If your **text** endpoint is local (no key) but **images** are OpenAI, put the
OpenAI key in the separate **Image API key** field. When that field is blank, the
image endpoint reuses the main API key.
---
## GPU notes / troubleshooting
- **NVIDIA 50-series (Blackwell):** CUDA compute can fail to initialize for
PyTorch-based tools (ComfyUI) with `CUDA unknown error`, even though
`nvidia-smi` works. **Vulkan** does work — which is why this guide uses Ollama
(Vulkan) and stable-diffusion.cpp (Vulkan). Use a recent Ollama (0.30+).

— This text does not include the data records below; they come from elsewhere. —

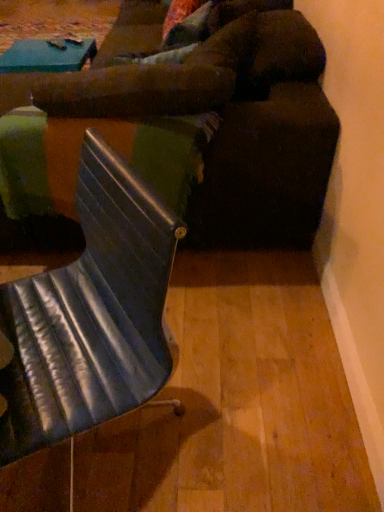 Find the location of `metallic blue chair at center`. metallic blue chair at center is located at coordinates (91, 314).

Describe the element at coordinates (227, 120) in the screenshot. Image resolution: width=384 pixels, height=512 pixels. I see `velvet brown couch at center` at that location.

At what (x,y) coordinates should I click in order to perform the action: click on metallic blue chair at center. Please return your answer as a coordinate pair (x, y). Image resolution: width=384 pixels, height=512 pixels. Looking at the image, I should click on (91, 314).

Does point (121, 150) lie in front of point (234, 208)?

Yes, it is in front of point (234, 208).

From a real-world perspective, is metallic silver table at center above or below velvet brown couch at center?

Clearly, from a real-world perspective, metallic silver table at center is below velvet brown couch at center.

Is metallic silver table at center wider than velvet brown couch at center?

Incorrect, the width of metallic silver table at center does not surpass that of velvet brown couch at center.

Is metallic silver table at center facing towards velvet brown couch at center?

Yes, metallic silver table at center is aimed at velvet brown couch at center.

Considering the points (31, 307) and (305, 66), which point is in front, point (31, 307) or point (305, 66)?

Positioned in front is point (31, 307).

Considering the sizes of objects metallic blue chair at center and velvet brown couch at center in the image provided, who is thinner, metallic blue chair at center or velvet brown couch at center?

With smaller width is metallic blue chair at center.

Between metallic blue chair at center and velvet brown couch at center, which one is positioned behind?

velvet brown couch at center is more distant.

Is metallic silver table at center at the left side of metallic blue chair at center?

Yes.

Looking at this image, how different are the orientations of metallic silver table at center and metallic blue chair at center in degrees?

They differ by 34.5 degrees in their facing directions.

Is metallic silver table at center facing away from metallic blue chair at center?

No, metallic silver table at center's orientation is not away from metallic blue chair at center.

Is metallic silver table at center directly adjacent to metallic blue chair at center?

No, metallic silver table at center is not with metallic blue chair at center.

Could you tell me if velvet brown couch at center is facing metallic silver table at center?

No.

Which object is further away from the camera, velvet brown couch at center or metallic silver table at center?

metallic silver table at center is further from the camera.

Does velvet brown couch at center have a greater width compared to metallic silver table at center?

Yes.

Is point (159, 229) more distant than point (25, 156)?

No, (159, 229) is in front of (25, 156).

Locate an element on the screen. The image size is (384, 512). chair that appears below the metallic silver table at center (from the image's perspective) is located at coordinates (91, 314).

Based on the photo, does metallic blue chair at center have a lesser height compared to metallic silver table at center?

In fact, metallic blue chair at center may be taller than metallic silver table at center.

Is velvet brown couch at center aimed at metallic blue chair at center?

No, velvet brown couch at center is not turned towards metallic blue chair at center.

Considering the positions of objects velvet brown couch at center and metallic blue chair at center in the image provided, who is in front, velvet brown couch at center or metallic blue chair at center?

metallic blue chair at center.

Locate an element on the screen. chair that is under the velvet brown couch at center (from a real-world perspective) is located at coordinates (91, 314).

Locate an element on the screen. The height and width of the screenshot is (512, 384). table below the velvet brown couch at center (from the image's perspective) is located at coordinates [79, 159].

You are a GUI agent. You are given a task and a screenshot of the screen. Output one action in this format:
    pyautogui.click(x=<x>, y=<y>)
    Task: Click on the studio couch on the right of the metallic blue chair at center
    
    Given the screenshot: What is the action you would take?
    [x=227, y=120]

From the image, which object appears to be farther from velvet brown couch at center, metallic silver table at center or metallic blue chair at center?

Among the two, metallic blue chair at center is located further to velvet brown couch at center.

When comparing their distances from metallic silver table at center, does metallic blue chair at center or velvet brown couch at center seem further?

Based on the image, metallic blue chair at center appears to be further to metallic silver table at center.

Looking at the image, which one is located further to metallic blue chair at center, velvet brown couch at center or metallic silver table at center?

Based on the image, velvet brown couch at center appears to be further to metallic blue chair at center.

Estimate the real-world distances between objects in this image. Which object is further from metallic blue chair at center, metallic silver table at center or velvet brown couch at center?

velvet brown couch at center lies further to metallic blue chair at center than the other object.

From the image, which object appears to be farther from metallic silver table at center, velvet brown couch at center or metallic blue chair at center?

metallic blue chair at center is further to metallic silver table at center.

From the image, which object appears to be farther from velvet brown couch at center, metallic blue chair at center or metallic silver table at center?

Among the two, metallic blue chair at center is located further to velvet brown couch at center.

At what (x,y) coordinates should I click in order to perform the action: click on table between velvet brown couch at center and metallic blue chair at center in the vertical direction. Please return your answer as a coordinate pair (x, y). Looking at the image, I should click on (79, 159).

- **Wrong/slow device:** if generation is CPU-slow, the tool picked the wrong
Vulkan device. Check the startup log's device list and set `--backend vulkanN`
(sd.cpp) accordingly; Ollama honours `GGML_VK_VISIBLE_DEVICES`.
- **`Endpoint URL not allowed`** when saving AI settings → the instance is not in
self-hosted mode. See [step 1](#1-enable-self-hosted-mode).
- **Images time out** → a cold or under-powered model. Try a smaller checkpoint
(e.g. SD 1.5) or fewer steps; first request also pays the model-load cost.
- **Publishing a sign with images** embeds the generated images in the widget,
so configs can be a few MB each. That's expected today.